When people like Tina Quintanilla-Taylor and her 9-year-old daughter Mehle drive past the new school where she’ll be attending, the last thing this child should be thinking about is how safe it is from threats. Yet, that’s exactly where her young mind went. While the former building is permanently closed, it doesn’t ease her mind. This new building looks clean and welcoming, but to Mehle, the fence is “skinny” and easily climbed. She told her mother “I don’t feel safe.”

Students in Uvalde have the option of going to school remotely, and many parents are exercising that option. Others still are looking at private schools. Sacred Heart Catholic Church offers education from kindergarten to sixth grade. This year at their August 15th start date, they already had double the students from last year.

Parents have been consistently showing up to school board meetings to demand further answers and accountability from school and public officials. They want to know why the police failed their children that badly. Why did they hold parents back from trying to save their kids?

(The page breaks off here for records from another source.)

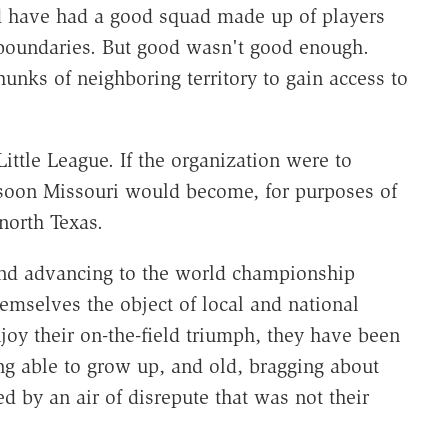
d have had a good squad made up of players
 boundaries. But good wasn't good enough.
unks of neighboring territory to gain access to
Little League. If the organization were to
y soon Missouri would become, for purposes of
north Texas.
and advancing to the world championship
emselves the object of local and national
njoy their on-the-field triumph, they have been
eing able to grow up, and old, bragging about
ed by an air of disrepute that was not their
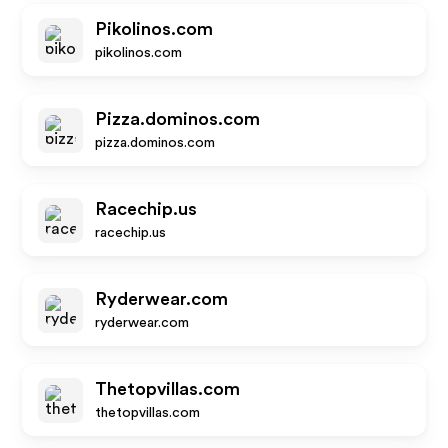
Pikolinos.com
pikolinos.com
Pizza.dominos.com
pizza.dominos.com
Racechip.us
racechip.us
Ryderwear.com
ryderwear.com
Thetopvillas.com
thetopvillas.com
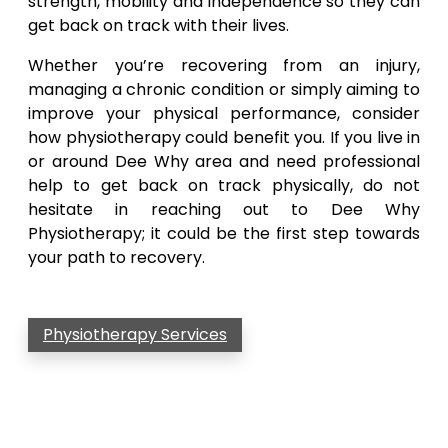
strength, mobility and independence so they can
get back on track with their lives.
Whether you’re recovering from an injury,
managing a chronic condition or simply aiming to
improve your physical performance, consider
how physiotherapy could benefit you. If you live in
or around Dee Why area and need professional
help to get back on track physically, do not
hesitate in reaching out to Dee Why
Physiotherapy; it could be the first step towards
your path to recovery.
Physiotherapy Services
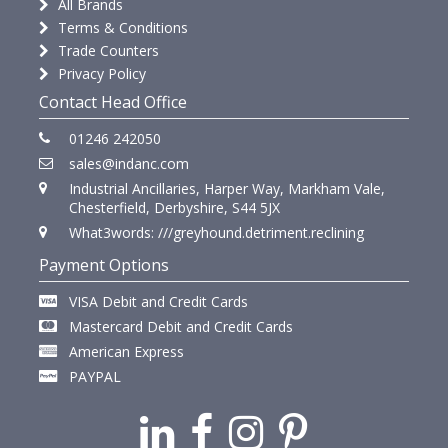
All Brands
Terms & Conditions
Trade Counters
Privacy Policy
Contact Head Office
01246 242050
sales@indanc.com
Industrial Ancillaries, Harper Way, Markham Vale,
Chesterfield, Derbyshire, S44 5JX
What3words: ///greyhound.detriment.reclining
Payment Options
VISA Debit and Credit Cards
Mastercard Debit and Credit Cards
American Express
PAYPAL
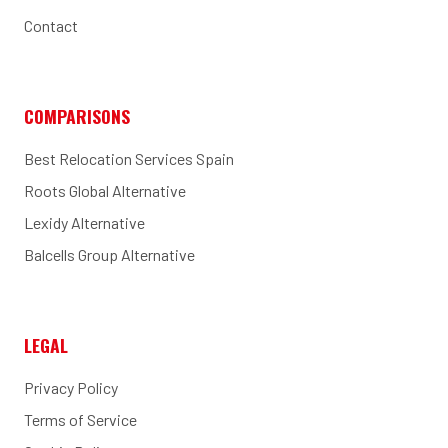
Contact
COMPARISONS
Best Relocation Services Spain
Roots Global Alternative
Lexidy Alternative
Balcells Group Alternative
LEGAL
Privacy Policy
Terms of Service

What they are going to do to ensure this doesn’t happen again? From the sounds of it, little Mehle isn’t ready to accept their new changes as a success.

A legislative committee was convened to investigate the attack. During their investigation, they found serious deficiencies in the school’s readiness for a mass shooting. With internal and external doors that were left unlocked in defiance of school protocol and an insufficient 5-foot fence that was easy for the gunman to scale over, the school failed the students big time.

The committee also made note of the glaring errors in judgment from the police in their policies and decision-making when it counted most. Their idea of giving him over an hour in the school before they even attempted to intervene was a costly one. Investigators for the Texas Department of Public Safety indicated the chief of the school district police force, Pete Arredondo was a complete failure at his job. He failed to follow standard law enforcement training that could have easily ended the conflict sooner and likely saved numerous lives.

With a hearing scheduled for August 24th, it looks likely that Arredondo will be terminated from his position. While he has been on unpaid leave since July, parents and community members have been outraged at the length of time it has taken to terminate him and to name a successor. Likely, it will be someone from an outside agency, and with more experience in such situations.

The district has also delayed its start date to September 6th to ensure students felt as safe as possible with the changes they have made. With a new 8-foot fence being installed, they have also added security cameras, replaced door locks, and increased the staffing of police officers on site. Governor Gregg Abbott has also assigned 30 new state troopers to provide security.

In a video message from the superintendent, Hal Harris outlined the new safety measures for the students. “We are making progress. These are components that will be installed throughout the district, not just in one campus or two campuses.”

Parents, meanwhile, contend that the progress has been incredibly slow, and they worry it won’t be completed before the first day of classes begins. If it’s not, who can blame them for keeping their kids home?